You're in good company: Distinguishing toreadors from pedal pushers can prove daunting for even the savviest New York fashion editor. We consulted Fairchild's Dictionary of Fashion. See how well you do and then follow suit -- all these looks are current.

1. Capri pants

2. Clamdiggers

3. Cropped pants

4. Pedal pushers

5. Toreadors

A. Pants cut at varying lengths between ankle and knee.

B. Tight-fitting, below the knee pants, patterned after those worn by Spanish bullfighters.

C. Tight-fitting, three-quarter-length pants, with short slit on outside of leg. Named for the Italian resort where the look first became popular in the '50s.

D. Below the knee, straight-cut pants. First popular during World War II for bicycling.

E. Snug calf-length pants. Originated as cut-off blue jeans, worn while wading to shovel for shellfish.

ANSWERS: 1) C; 2) E; 3) A; 4) D; 5) B.

A user's guide


Try a wide variety of cuts to find the shape and length that works best for you.

Pull on a pair of form-fitting clamdiggers if you've got great calves, or fuller cropped pants if your calves are on the chunky side.

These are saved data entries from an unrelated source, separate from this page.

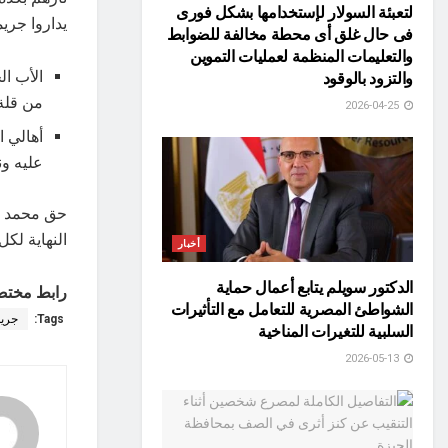
لتعبئة السولار لإستخدامها بشكل فورى
يداروا جري
فى حال غلق أى محطة مخالفة للضوابط
والتعليمات المنظمة لعمليات التموين
الأب ا
والتزود بالوقود
من قلة 
2026-04-25
أهالي ا
عليه و
حق محمد لا
النهاية لك
أخبار
الدكتور سويلم يتابع أعمال حماية
رابط مختص
الشواطئ المصرية للتعامل مع التأثيرات
Tags:
جريد
السلبية للتغيرات المناخية
2026-05-13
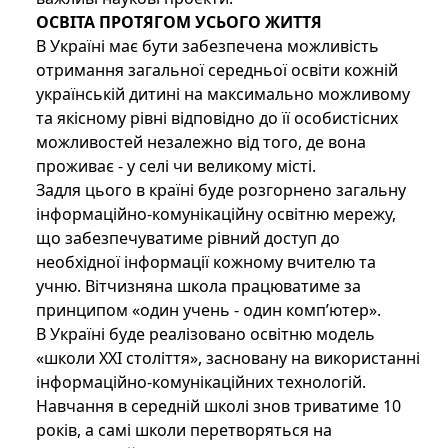
ОСВІТА ПРОТЯГОМ УСЬОГО ЖИТТЯ
В Україні має бути забезпечена можливість
отримання загальної середньої освіти кожній
українській дитині на максимально можливому
та якісному рівні відповідно до її особистісних
можливостей незалежно від того, де вона
проживає - у селі чи великому місті.
Задля цього в країні буде розгорнено загальну
інформаційно-комунікаційну освітню мережу,
що забезпечуватиме рівний доступ до
необхідної інформації кожному вчителю та
учню. Вітчизняна школа працюватиме за
принципом «один учень - один комп’ютер».
В Україні буде реалізовано освітню модель
«школи XXI століття», засновану на використанні
інформаційно-комунікаційних технологій.
Навчання в середній школі знов триватиме 10
років, а самі школи перетворяться на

Keep the top sporty, simple and lean. However, if you like the coverage of a bigger shirt, that's "great as long as it's worn with a slimmer-legged toreador," says Michele Weston of Mode.

Wear flats: sneakers with or without tiny socks, sandals, slingbacks, mules or ballet slippers. "Anything else looks kind of silly," says Glamour's Suzanne Yalof.

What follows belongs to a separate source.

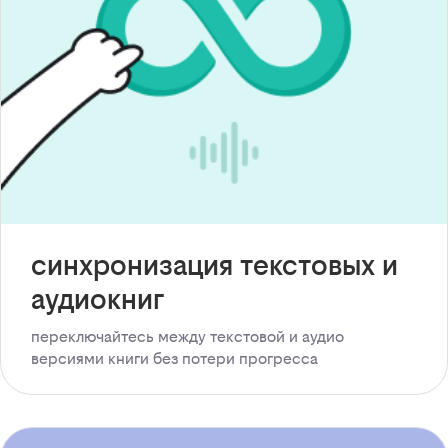
синхронизация текстовых и
аудиокниг
переключайтесь между текстовой и аудио
версиями книги без потери прогресса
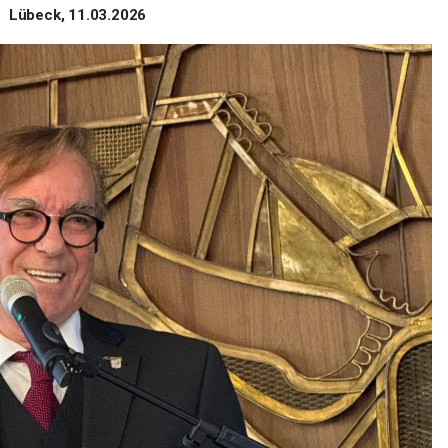
Lübeck, 11.03.2026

Don't go for the shortest of the cropped styles if you're petite. In general, the shorter you are, the longer the style you should opt for.

Don't wear cropped pants if you're pear-shaped. "For some reason, they make [a big rear end] look bigger," Yalof says.

Don't show your stomach. "I wouldn't recommend a bra top with capris," says Anne Slowey of Elle. "That brings to mind 'West Side Story.' "

Don't forget your toes. "The three words we always say are 'pedicure, pedicure, pedicure,' " Weston says.